#### [YOUR ASSIGNMENT]
Write out the full set of records below exactly.

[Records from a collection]

******************************

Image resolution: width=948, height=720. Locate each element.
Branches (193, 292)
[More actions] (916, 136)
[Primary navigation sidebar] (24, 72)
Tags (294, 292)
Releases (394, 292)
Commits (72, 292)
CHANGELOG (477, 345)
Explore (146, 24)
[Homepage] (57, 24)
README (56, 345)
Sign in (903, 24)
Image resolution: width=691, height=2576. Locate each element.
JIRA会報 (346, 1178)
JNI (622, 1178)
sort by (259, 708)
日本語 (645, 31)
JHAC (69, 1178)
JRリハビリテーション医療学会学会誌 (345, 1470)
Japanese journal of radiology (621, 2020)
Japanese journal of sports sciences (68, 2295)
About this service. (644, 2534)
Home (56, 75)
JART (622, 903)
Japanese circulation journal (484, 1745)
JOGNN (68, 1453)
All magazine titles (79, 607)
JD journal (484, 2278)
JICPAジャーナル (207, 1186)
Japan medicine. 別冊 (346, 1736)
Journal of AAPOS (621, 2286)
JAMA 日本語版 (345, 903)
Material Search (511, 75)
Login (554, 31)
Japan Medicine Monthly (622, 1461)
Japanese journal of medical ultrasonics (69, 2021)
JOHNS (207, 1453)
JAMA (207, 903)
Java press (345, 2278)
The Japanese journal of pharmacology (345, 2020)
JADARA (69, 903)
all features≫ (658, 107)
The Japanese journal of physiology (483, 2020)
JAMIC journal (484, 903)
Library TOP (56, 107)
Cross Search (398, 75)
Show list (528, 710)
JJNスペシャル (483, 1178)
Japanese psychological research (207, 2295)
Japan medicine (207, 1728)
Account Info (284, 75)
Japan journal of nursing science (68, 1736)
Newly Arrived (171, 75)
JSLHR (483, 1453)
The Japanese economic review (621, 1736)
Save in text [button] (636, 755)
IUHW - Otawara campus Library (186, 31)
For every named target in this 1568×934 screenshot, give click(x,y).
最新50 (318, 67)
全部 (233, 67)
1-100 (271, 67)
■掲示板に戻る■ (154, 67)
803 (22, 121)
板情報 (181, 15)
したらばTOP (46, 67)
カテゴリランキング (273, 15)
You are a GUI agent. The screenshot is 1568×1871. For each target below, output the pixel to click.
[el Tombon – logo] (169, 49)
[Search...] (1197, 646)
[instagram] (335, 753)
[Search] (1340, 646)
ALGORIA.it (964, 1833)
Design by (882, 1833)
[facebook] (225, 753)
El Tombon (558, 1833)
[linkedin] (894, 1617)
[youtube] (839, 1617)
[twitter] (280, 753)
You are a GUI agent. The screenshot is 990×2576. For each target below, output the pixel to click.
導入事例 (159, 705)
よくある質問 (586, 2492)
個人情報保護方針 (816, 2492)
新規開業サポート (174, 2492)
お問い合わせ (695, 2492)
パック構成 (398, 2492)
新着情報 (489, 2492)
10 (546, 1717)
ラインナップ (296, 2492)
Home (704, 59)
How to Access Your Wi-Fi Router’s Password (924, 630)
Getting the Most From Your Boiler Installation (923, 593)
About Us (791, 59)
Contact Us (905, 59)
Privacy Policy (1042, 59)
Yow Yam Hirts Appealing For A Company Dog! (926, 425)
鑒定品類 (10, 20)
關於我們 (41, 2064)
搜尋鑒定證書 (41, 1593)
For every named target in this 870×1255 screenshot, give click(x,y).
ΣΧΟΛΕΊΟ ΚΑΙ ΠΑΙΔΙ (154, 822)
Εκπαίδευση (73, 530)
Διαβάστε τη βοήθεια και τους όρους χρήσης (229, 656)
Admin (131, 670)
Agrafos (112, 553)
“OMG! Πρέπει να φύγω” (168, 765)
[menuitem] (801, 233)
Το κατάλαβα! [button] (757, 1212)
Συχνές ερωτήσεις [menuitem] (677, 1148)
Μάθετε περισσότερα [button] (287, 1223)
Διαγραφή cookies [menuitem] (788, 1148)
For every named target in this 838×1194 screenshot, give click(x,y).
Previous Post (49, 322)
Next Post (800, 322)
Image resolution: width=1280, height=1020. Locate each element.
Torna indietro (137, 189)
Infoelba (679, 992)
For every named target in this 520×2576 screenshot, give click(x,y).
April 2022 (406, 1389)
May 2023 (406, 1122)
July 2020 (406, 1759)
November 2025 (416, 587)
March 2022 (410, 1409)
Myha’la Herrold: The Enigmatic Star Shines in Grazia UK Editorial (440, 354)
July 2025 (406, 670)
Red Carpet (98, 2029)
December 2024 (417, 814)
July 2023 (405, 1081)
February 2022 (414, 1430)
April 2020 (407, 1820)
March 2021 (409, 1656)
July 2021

******************************

#### [RESULT OF THIS EXERCISE]
Image resolution: width=948, height=720. Locate each element.
Branches (193, 292)
[More actions] (916, 136)
[Primary navigation sidebar] (24, 72)
Tags (294, 292)
Releases (394, 292)
Commits (72, 292)
CHANGELOG (477, 345)
Explore (146, 24)
[Homepage] (57, 24)
README (56, 345)
Sign in (903, 24)
Image resolution: width=691, height=2576. Locate each element.
JIRA会報 (346, 1178)
JNI (622, 1178)
sort by (259, 708)
日本語 (645, 31)
JHAC (69, 1178)
JRリハビリテーション医療学会学会誌 (345, 1470)
Japanese journal of radiology (621, 2020)
Japanese journal of sports sciences (68, 2295)
About this service. (644, 2534)
Home (56, 75)
JART (622, 903)
Japanese circulation journal (484, 1745)
JOGNN (68, 1453)
All magazine titles (79, 607)
JD journal (484, 2278)
JICPAジャーナル (207, 1186)
Japan medicine. 別冊 (346, 1736)
Journal of AAPOS (621, 2286)
JAMA 日本語版 (345, 903)
Material Search (511, 75)
Login (554, 31)
Japan Medicine Monthly (622, 1461)
Japanese journal of medical ultrasonics (69, 2021)
JOHNS (207, 1453)
JAMA (207, 903)
Java press (345, 2278)
The Japanese journal of pharmacology (345, 2020)
JADARA (69, 903)
all features≫ (658, 107)
The Japanese journal of physiology (483, 2020)
JAMIC journal (484, 903)
Library TOP (56, 107)
Cross Search (398, 75)
Show list (528, 710)
JJNスペシャル (483, 1178)
Japanese psychological research (207, 2295)
Japan medicine (207, 1728)
Account Info (284, 75)
Japan journal of nursing science (68, 1736)
Newly Arrived (171, 75)
JSLHR (483, 1453)
The Japanese economic review (621, 1736)
Save in text [button] (636, 755)
IUHW - Otawara campus Library (186, 31)
For every named target in this 1568×934 screenshot, give click(x,y).
最新50 (318, 67)
全部 (233, 67)
1-100 (271, 67)
■掲示板に戻る■ (154, 67)
803 (22, 121)
板情報 (181, 15)
したらばTOP (46, 67)
カテゴリランキング (273, 15)
You are a GUI agent. The screenshot is 1568×1871. For each target below, output the pixel to click.
[el Tombon – logo] (169, 49)
[Search...] (1197, 646)
[instagram] (335, 753)
[Search] (1340, 646)
ALGORIA.it (964, 1833)
Design by (882, 1833)
[facebook] (225, 753)
El Tombon (558, 1833)
[linkedin] (894, 1617)
[youtube] (839, 1617)
[twitter] (280, 753)
You are a GUI agent. The screenshot is 990×2576. For each target below, output the pixel to click.
導入事例 (159, 705)
よくある質問 (586, 2492)
個人情報保護方針 (816, 2492)
新規開業サポート (174, 2492)
お問い合わせ (695, 2492)
パック構成 (398, 2492)
新着情報 (489, 2492)
10 (546, 1717)
ラインナップ (296, 2492)
Home (704, 59)
How to Access Your Wi-Fi Router’s Password (924, 630)
Getting the Most From Your Boiler Installation (923, 593)
About Us (791, 59)
Contact Us (905, 59)
Privacy Policy (1042, 59)
Yow Yam Hirts Appealing For A Company Dog! (926, 425)
鑒定品類 (10, 20)
關於我們 (41, 2064)
搜尋鑒定證書 (41, 1593)
For every named target in this 870×1255 screenshot, give click(x,y).
ΣΧΟΛΕΊΟ ΚΑΙ ΠΑΙΔΙ (154, 822)
Εκπαίδευση (73, 530)
Διαβάστε τη βοήθεια και τους όρους χρήσης (229, 656)
Admin (131, 670)
Agrafos (112, 553)
“OMG! Πρέπει να φύγω” (168, 765)
[menuitem] (801, 233)
Το κατάλαβα! [button] (757, 1212)
Συχνές ερωτήσεις [menuitem] (677, 1148)
Μάθετε περισσότερα [button] (287, 1223)
Διαγραφή cookies [menuitem] (788, 1148)
For every named target in this 838×1194 screenshot, give click(x,y).
Previous Post (49, 322)
Next Post (800, 322)
Image resolution: width=1280, height=1020. Locate each element.
Torna indietro (137, 189)
Infoelba (679, 992)
For every named target in this 520×2576 screenshot, give click(x,y).
April 2022 (406, 1389)
May 2023 (406, 1122)
July 2020 (406, 1759)
November 2025 (416, 587)
March 2022 (410, 1409)
Myha’la Herrold: The Enigmatic Star Shines in Grazia UK Editorial (440, 354)
July 2025 (406, 670)
Red Carpet (98, 2029)
December 2024 (417, 814)
July 2023 (405, 1081)
February 2022 (414, 1430)
April 2020 (407, 1820)
March 2021 (409, 1656)
July 2021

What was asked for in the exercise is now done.